Despite the fact that many of her fans have expressed remarkable and irrational support for her, and that Deen, herself, has apologized in a teary appearance on the Today Show, biblically challenging those without sin to throw the first stone, the backlash has been severe. A number of Deen’s major sources of income, including the Food Network, Wal-Mart, Home Depot and Smithfield Foods, have all cut ties with her empire and condemned her use of the racial slur. Their actions are not creditable, nor commendable. I do not believe for one moment that they are motivated by anything but the “bottom-line” – profit. Their actions will not convince me to spend one dime at their establishments.

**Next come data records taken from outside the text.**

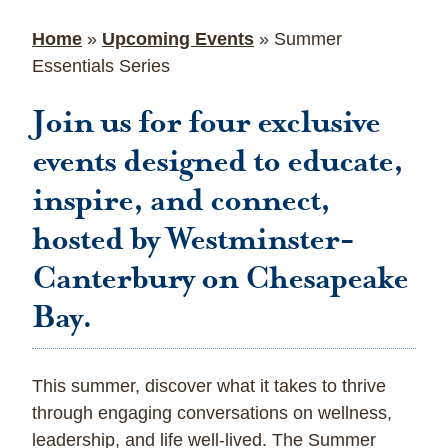
Home
»
Upcoming Events
»
Summer
Essentials Series
Join us for four exclusive
events designed to educate,
inspire, and connect,
hosted by Westminster-
Canterbury on Chesapeake
Bay.
This summer, discover what it takes to thrive
through engaging conversations on wellness,
leadership, and life well-lived. The Summer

Look, I do not know if Paula Deen is a racist or not – that she considers her race better than any other race. But, I do know this. I lost a considerable amount of respect for her character back 2012 when she finally revealed that she had been diagnosed with Type 2 diabetes three years earlier. All that time she continued to aggressively promote an unhealthy diet and lifestyle. It was not until she received a lucrative endorsement deal from a drug company that she came clean.

What Paula Deen needs is what all of us need – a little introspective analysis of our characters – a self-examination of our feelings, thoughts, and motives. We need to stop defending the indefensible and rationalizing the irrational.

1 comment:

mythopolis said...

Well stated, Dee. I must admit that as a chid growing up in Chicago racial and ethnic slurs were commonplace...I'm sure I was guilty as a child until learning school, kids threw about such descriptors as: 'wop' (Italian), 'deigo' (Spanish/Mexican) 'jungle bunny' (black Afro/Ameri.), 'chink' or 'gook' (for Chinese or Japanese)and on and on...socially, in high school, there were the charmers, the greasers, and the mom used to talk about English/Irish prejudices (mom was Irish)....what a crazy world!!